Elizabeth George is one of a handful of women whom, as I’ve said more than once, I’d like to BE. She’s an American who’s made a grand success of writing British police/suspense novels. That means she gets to spend lots of time in England doing research and write it off as a business expense.

As if that weren’t reason enough to envy her, she’s an excellent writer. Inspector Tommy Lynley and his friends and associates are such real characters that readers feel that they know them.  Her prose is refined, precise and flowing. Her plots are intricate, reflecting her deep understanding of the complexities of life. Even British reviewers say this American portrays the Brits convincingly.

Back to the part about her characters seeming real: They are so real that longtime readers develop strong likes and dislikes for the people in Lynley’s life.

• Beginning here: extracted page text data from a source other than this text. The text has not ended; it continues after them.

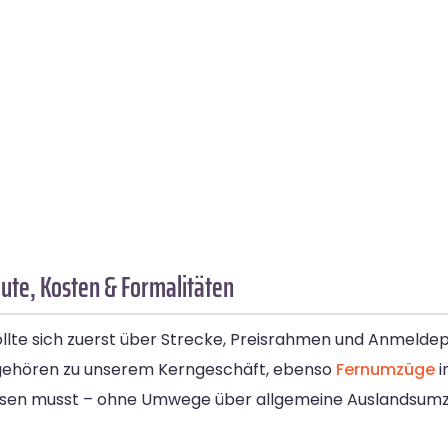
ute, Kosten & Formalitäten
ollte sich zuerst über Strecke, Preisrahmen und Anmeldep
ehören zu unserem Kerngeschäft, ebenso
Fernumzüge
i
issen musst – ohne Umwege über allgemeine Auslandsumz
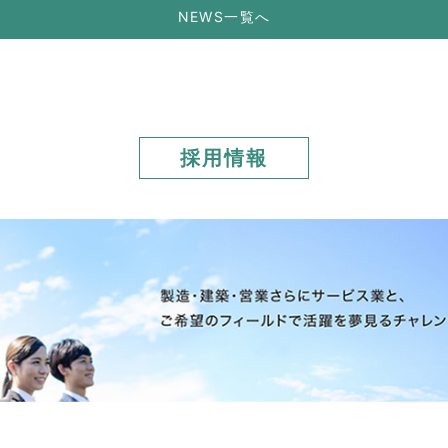
NEWS一覧へ
採用情報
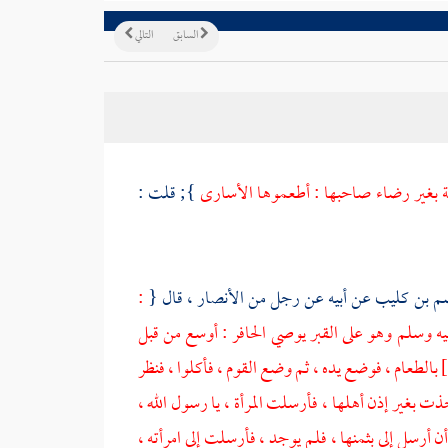
السابق
التالي
لية بغير رضاء صاحبها : أطعموها الأسارى
}; قلت :
م بن كليب
عن أبيه عن رجل من
الأنصار
، قال {
:
يه وسلم وهو على القبر يوصي الحافر : أوسع من قبل
بالطعام ، فوضع يده ، ثم وضع القوم ، فأكلوا ، فنظر
خذت بغير إذن أهلها ، فأرسلت المرأة ، يا رسول الله ،
 أرسل إلي بثمنها ، فلم يوجد ، فأرسلت إلى امرأته ،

Those feelings may be responsible for some of the controversy over the most recent novels in the series, this new one included.

This is the first time I’ve listened to rather than read an Elizabeth George novel.  And that new experience, in all fairness, may have favorably colored my reaction to the book.

By Linda Brinson

BELIEVING THE LIE. By Elizabeth George. Read by Davina Porter. Penguin Audio. 20 CDs. 23 hours. $$44.95. Also available in hardback from Dutton. 624 pages. $28.95.

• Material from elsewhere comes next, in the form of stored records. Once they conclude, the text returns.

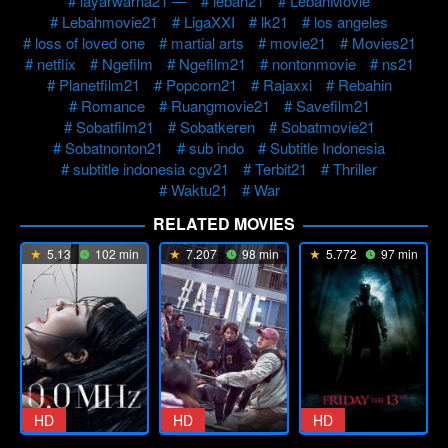
layarwarna21 —
lebah21
LebahMovie
Lebahmovie21
LigaXXI
lk21
los angeles
loss of loved one
martial arts
movie21
Movies21
netflix
Ngefilm
Ngefilm21
nontonmovie
ns21
Planetfilm21
Popcorn21
Rajaxxi
Rebahin
Romance
Ruangmovie21
Savefilm21
Sobatfilm21
Sobatkeren
Sobatmovie21
Sobatnonton21
sub indo
Subtitle Indonesia
subtitle indonesia cgv21
Terbit21
Thriller
Waktu21
War
RELATED MOVIES
5.13
102 min
7.207
98 min
5.772
97 min
HD
HD
HD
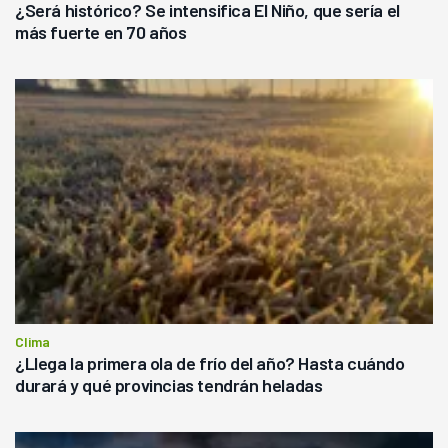
¿Será histórico? Se intensifica El Niño, que sería el
más fuerte en 70 años
Clima
¿Llega la primera ola de frío del año? Hasta cuándo
durará y qué provincias tendrán heladas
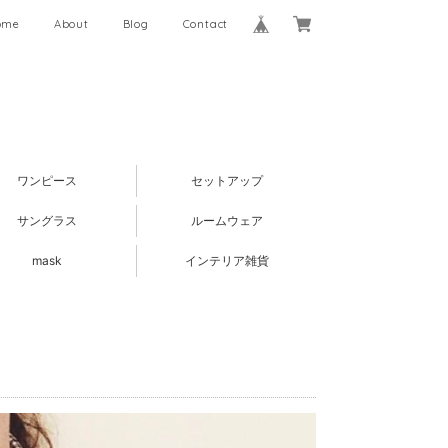
ome
About
Blog
Contact
ワンピース
セットアップ
サングラス
ルームウェア
mask
インテリア雑貨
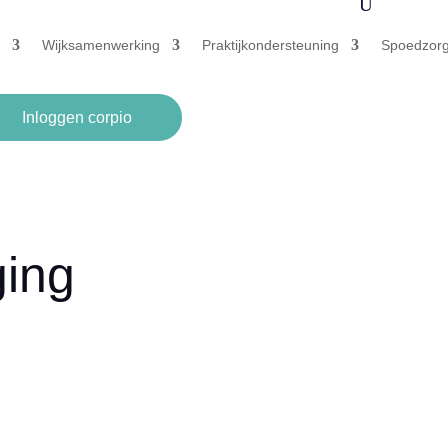
U
Wijksamenwerking
Praktijkondersteuning
Spoedzor
Inloggen corpio
ging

Some of Elizabeth George’s longtime fans have deserted her, partly because in recent years, her books became too dark. Worst of all, she killed off Inspector Tommy Lynley’s wonderful wife, Helen, along with their unborn child. Then she wrote a horrifying book about the dysfunctional family and society that produced the 12-year-old boy who shot Helen for no good reason. And she wrote about Lynley’s grief, and his efforts to get a grip on his life, including his slide into a risky affair.

The reasons that some fans have deserted George are closely akin to the reasons some longtime followers stick with her, trying each new book: They care about the characters, they really want to know what happens to them, and they know George is capable of writing great fiction.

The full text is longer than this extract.